The only way to get more efficiency is to use ion engines, but the thrust is so light you will never get off the ground. Once in space? nothing right now is better. On the ground? Burn some kind of fuel in an engine is the only game in town. If all you need is a gentile nudge and have a lot of time, the efficiency of an ion engine is some factor of 100 better than chemical rockets. The total "delta V" aka change in speed of the Dawn mission, for example, was in the order of 10 kilometers per second which is just not possible with the limits of the current tech.
The modern next-gen rockets are all going to use super chilled, densified liquid methane, which has its own issues. Because methane is much denser than H2 you get more actual hydrogen in a volume, the molecules don't imbrittle your tanks and you can reuse the tanks, piping etc. LCH4 is also much warmer that H2 so you need less energy, insulation etc to handle it. Oh and you can use solar energy on places like Mars to make Methane and Oxygen out of the air and dirt. One tank design was using liquid oxygen pipes as the cooling for the liquid methane, which helps if you want redundant systems to reduce weight. That big tank on the Shuttle Stack? Almost all Hydrogen storage That little, tiny tank on top is the LOX. The problem with methane is that darn carbon atom. CH4 and O2 make water and CO2... if the engine is not hot enough and engineered well enough.
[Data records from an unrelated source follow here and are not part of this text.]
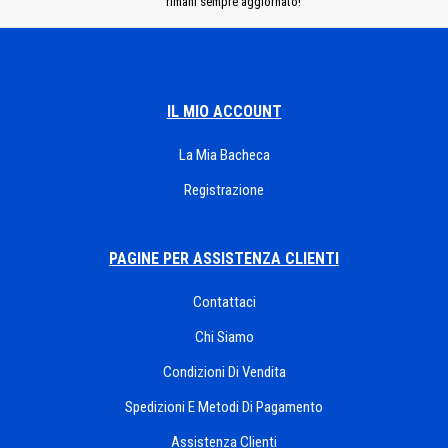
rimani sempre aggiornato!
IL MIO ACCOUNT
La Mia Bacheca
Registrazione
PAGINE PER ASSISTENZA CLIENTI
Contattaci
Chi Siamo
Condizioni Di Vendita
Spedizioni E Metodi Di Pagamento
Assistenza Clienti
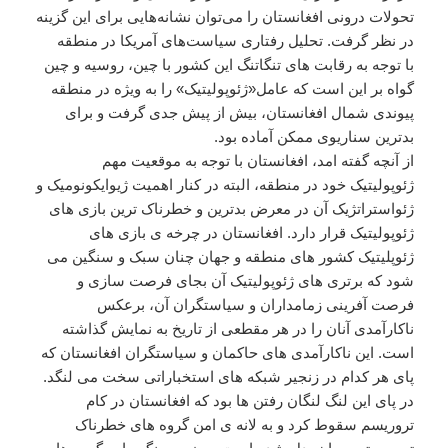
تحولات درونی افغانستان را می‌توان نشانه‌هایی برای این گزینه
در نظر گرفت. تحلیل رفتاری سیاست‌های آمریکا در منطقه
با توجه به رقابت های تنگاتنگ این کشور با چین، روسیه و چین
گواه بر این است که عامل«ژئوپولیتیک» را به ویژه در منطقه
پیوندی شمال افغانستان، بیش از پیش جدی گرفت و برای
بدترین سناریوی ممکن آماده بود.
از آنچه گفته امد، افغانستان با توجه به موقعیت مهم
ژئوپولیتیک خود در منطقه، البته در کنار اهمیت ژیوایکونومیک و
ژئواستراتژیک آن در معرض بدترین و خطرناک ترین بازی های
ژئوپولیتیک قرار دارد. افغانستان در چرخه ی بازی های
ژئوپلیتیک کشور های منطقه و جهان چنان سبک و سنگین می
شود که برتری های ژئوپولیتیک آن بجای فرصت سازی و
فرصت آفرینی زمامداران و سیاستگران آن، برعکس
ناکارآمدی آنان را در هر مقطعی از تاریخ به نمایش گذاشته
است. این ناکارآمدی های حاکمان و سیاستگران افغانستان که
پای هر کدام در زنجیر شبکه های استخباراتی سخت می لنگد.
در پای این لنگ لنگان رفتن ها بود که افغانستان در کام
تروریسم سقوط کرد و به لانه ی امن گروه های خطرناک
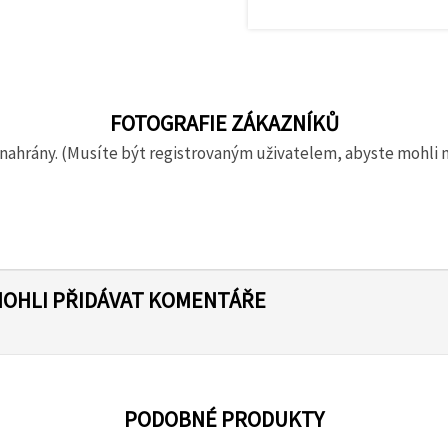
FOTOGRAFIE ZÁKAZNÍKŮ
nahrány. (Musíte být registrovaným uživatelem, abyste mohli 
MOHLI PŘIDÁVAT KOMENTÁŘE
PODOBNÉ PRODUKTY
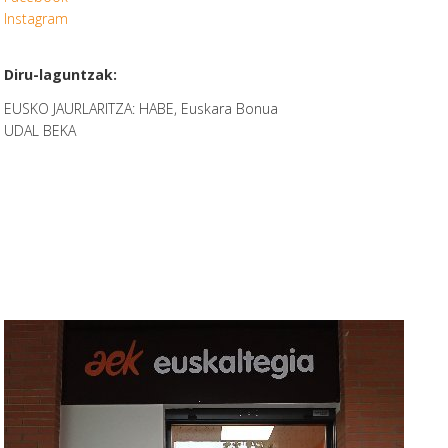
Instagram
Diru-laguntzak:
EUSKO JAURLARITZA: HABE, Euskara Bonua
UDAL BEKA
If the engine is not engineered correctly, you get a carbon soot covering your impellers, turbines and combustion chambers instead of that CO2 and that causes all kinds of issues. Most of these are being solved now as the main rocket fuel for, say SpaceX, is avionic kerosene which is why the exhaust looks "sooty" on the launch videos. They traded some of the chemical efficiency of the engine for reliability and lower cost. With Methane, from what I have read in the past, the same tricks to prevent soot in the engine won't work because Methane needs higher temperatures and tighter tolerances, and it is harder to use the fuel-rich mixture they currently use to cool the engines and parts.
The Sea Dragon is the largest rocket that I am aware of that had actual design work done on it outside of science fiction. The sound from the rocket was such that everything within 50 miles of the engine bell would be shook to dead or deafened. That rocket had a max payload of 500 tons, on paper-take about 75% of that for the real value. Then there is the cost to pound and do we really need to send a payload that large into orbit any more?
The short answer to your question? 100 tons usable cargo to orbit reliably is doable and a realistic goal; if cash is thrown at the problem, they can make the rockets cheap and reusable reducing the price per kg to orbit. Any more than that is limited by chemistry, physics, and the politics of what you need to launch such a large rocket.